Ljunghusen and Höllviken, back along the neck of the peninsula, add holiday houses and the area's larger supermarkets among the pines. Outside high summer the peninsula empties. Autumn birders and winter walkers find quiet rooms easily, and many visitors simply day-trip from Malmö, half an hour away.
Things to do in Falsterbo
Ranked by global recognition; descriptions from Wikidata (CC0).
Museums & Galleries
- Falsterbo fyr Heritage-listed — lighthouse at Falsterbo, Vellinge Municipality
- Falsterbo museum — local museum
- Andreas Lundbergagården — working life museum in Vellinge Municipality
- Skanör-Falsterbo Lifbåts RoddareLag
Churches & Religious Sites
- Skanörs kyrka Heritage-listed — church building in Vellinge Municipality
- Falsterbo kyrka Heritage-listed
- Danska kyrkan Heritage-listed
Castles & Historic Sites
- Skanörs borg Heritage-listed — building in Vellinge Municipality
About Falsterbo
What is Falsterbo known for?
Falsterbo is known for the broad white beaches that rim the peninsula and for the migrating birds that funnel over its point every autumn. Birders count raptors here by the thousand. The observatory in the lighthouse garden has logged the passage since the nineteen fifties, golfers have played the dune links since the early nineteen hundreds, and the seal banks of Måkläppen stretch off the southern tip.

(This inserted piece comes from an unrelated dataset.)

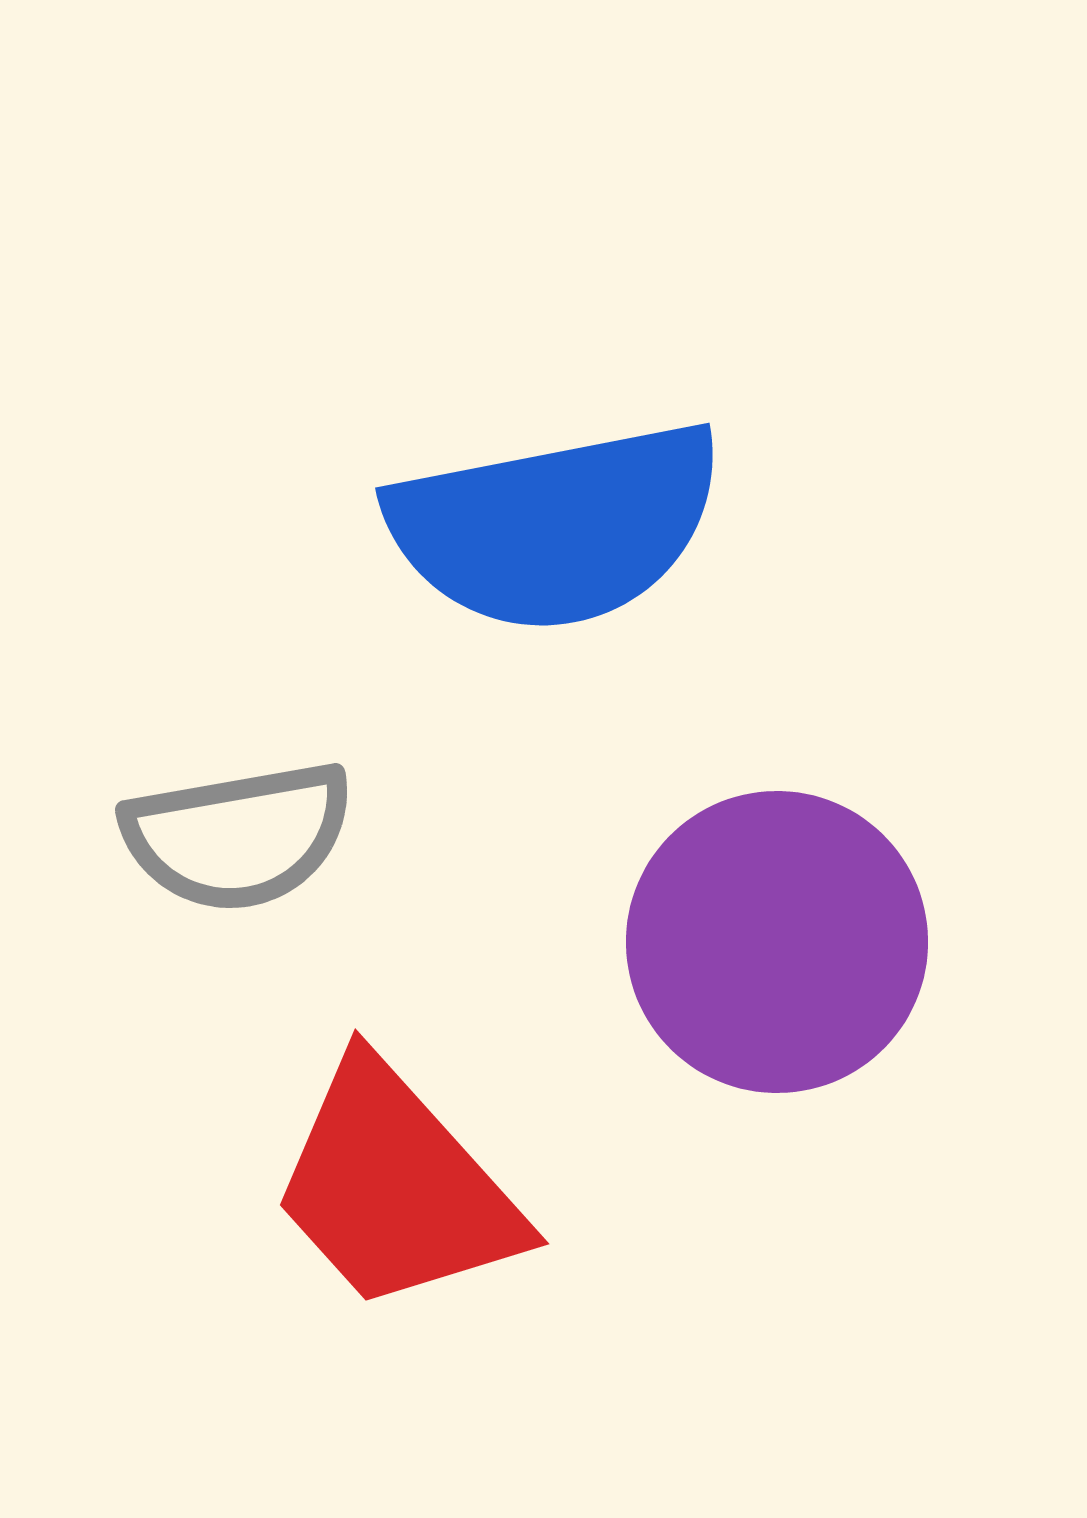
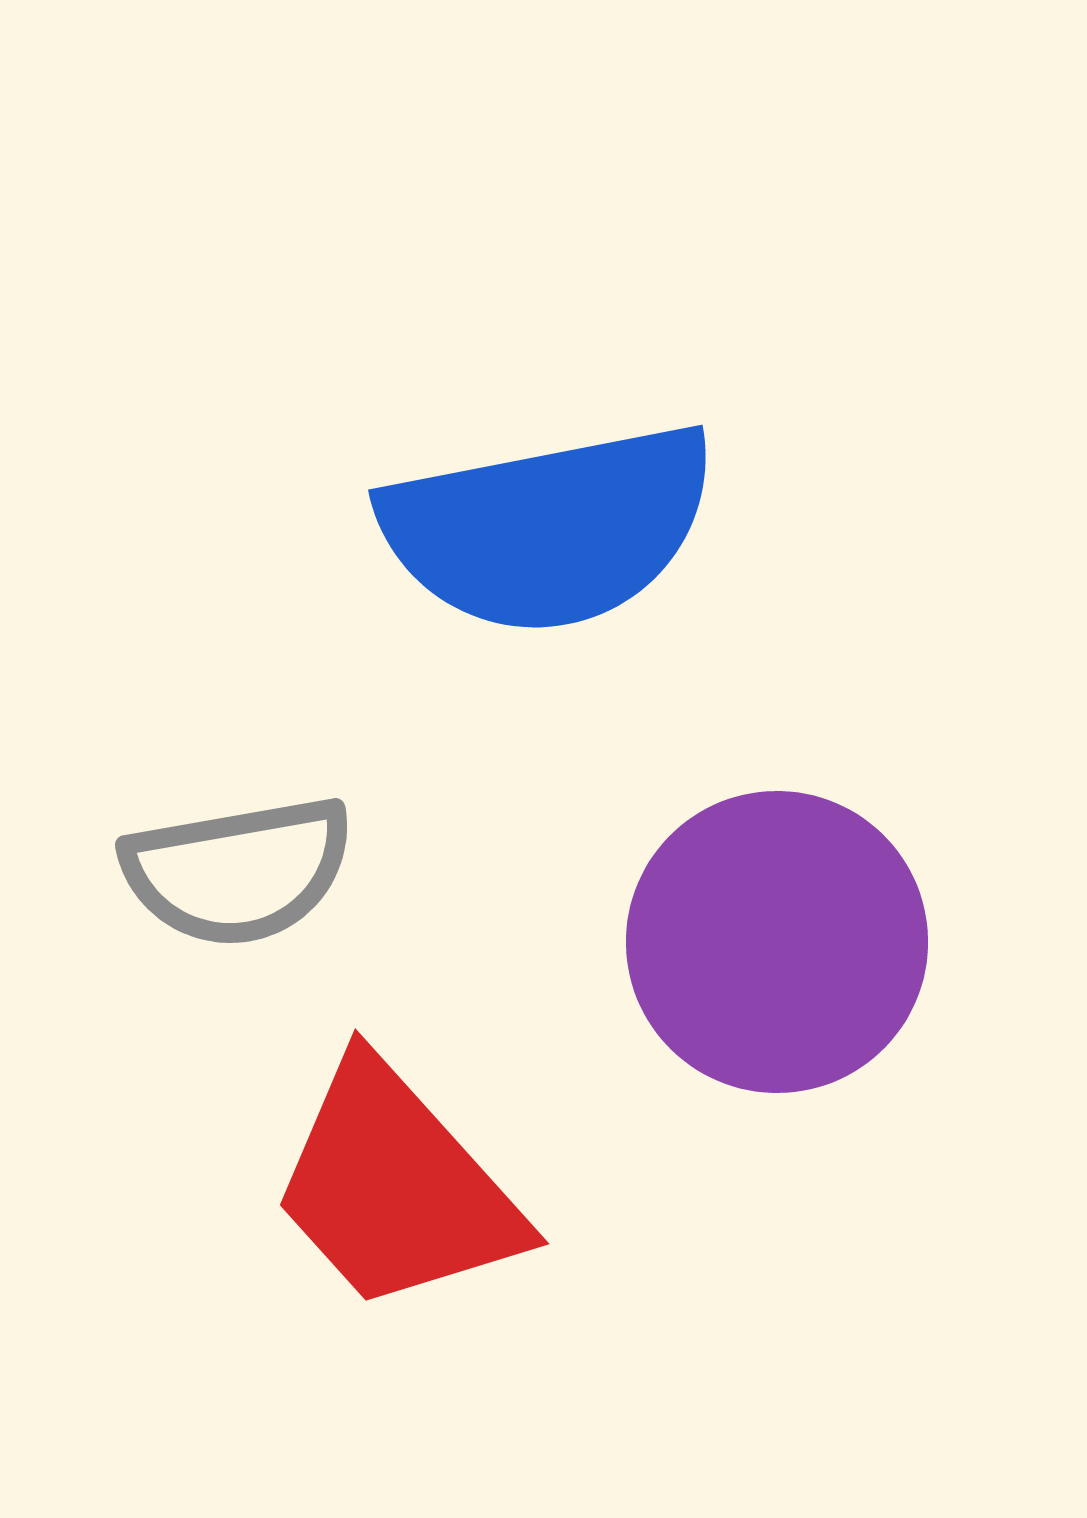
blue semicircle: moved 7 px left, 2 px down
gray semicircle: moved 35 px down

Each July the Falsterbo Horse Show fills the meadows between the twin towns.
What are the main landmarks in Falsterbo?
Falsterbo fyr has guided ships past the peninsula's sandbanks since 1796, an older light having burned on the point for centuries before, and its garden hosts the bird observatory. Falsterbo kyrka stands among the dunes nearby, a brick church of the herring-market age. Skanör answers with its own medieval church and the grass-grown castle mound of Skanörs borg above the harbour.
Two small museums fill the gaps. Falsterbo museum keeps the towns' fishing and bathing history, and the farmstead of Andreas Lundbergagården shows daily life as it once was.
What is the history of Falsterbo?
Falsterbo was once one of the busiest trade grounds in northern Europe. Through the thirteen and fourteen hundreds the herring markets of Skanör and Falsterbo drew merchants from Lübeck and the whole Hanseatic world, who salted fish on the beaches and answered to the Danish crown's castles. The towns held charters from around 1300.
When the herring shoals thinned and trade moved on, the peninsula sank into centuries of quiet fishing and grazing, and sand drifted through the lanes. Skåne passed from Denmark to Sweden in 1658. Bathing culture revived the towns in the early twentieth century, as Malmö families raised summer villas behind the dunes and a seaside resort grew where the fish sheds had stood.
Birds wrote the next chapter. The observatory founded at the lighthouse in 1955 made Falsterbo a fixed point of European ornithology, and the autumn migration draws watchers as the herring once drew merchants.
Where is Falsterbo?
Falsterbo occupies the southwestern corner of Sweden, out at the tip of a low sandy peninsula in Skåne County. The Öresund lies to the west and the open Baltic to the south, with the protected sandbank of Måkläppen trailing off the point like a comma. Nothing here rises higher than a dune.
Heath, salt meadow, and planted pines cover the ground between the twin towns and Höllviken, and on clear days the Öresund bridge and the Danish coast show across the water.
What is the climate of Falsterbo?
Falsterbo enjoys one of the mildest and sunniest corners of Sweden. The surrounding seas soften every season, so spring arrives early on the peninsula, autumn lingers, and snow rarely settles long on the beaches. Wind is the constant.
Sea breezes that cool July bathers also carry the bird migration past the point, and autumn gales pile surf on the southern strand. Winters stay grey and damp rather than harsh, with open water on both sides of the towns.
How do you get to Falsterbo?
Falsterbo hangs at the end of one road. Route 100 runs out from Malmö past Höllviken and Ljunghusen to the twin towns, and regional buses cover the stretch in about forty minutes. Trains do not reach the peninsula.
Most visitors drive or ride the bus from Malmö, where the national rail network and the Öresund bridge connect onward, and Copenhagen Airport sits just across the strait. Cyclists love the flat approach. A marked seaside route rolls the whole way from the city to the dunes.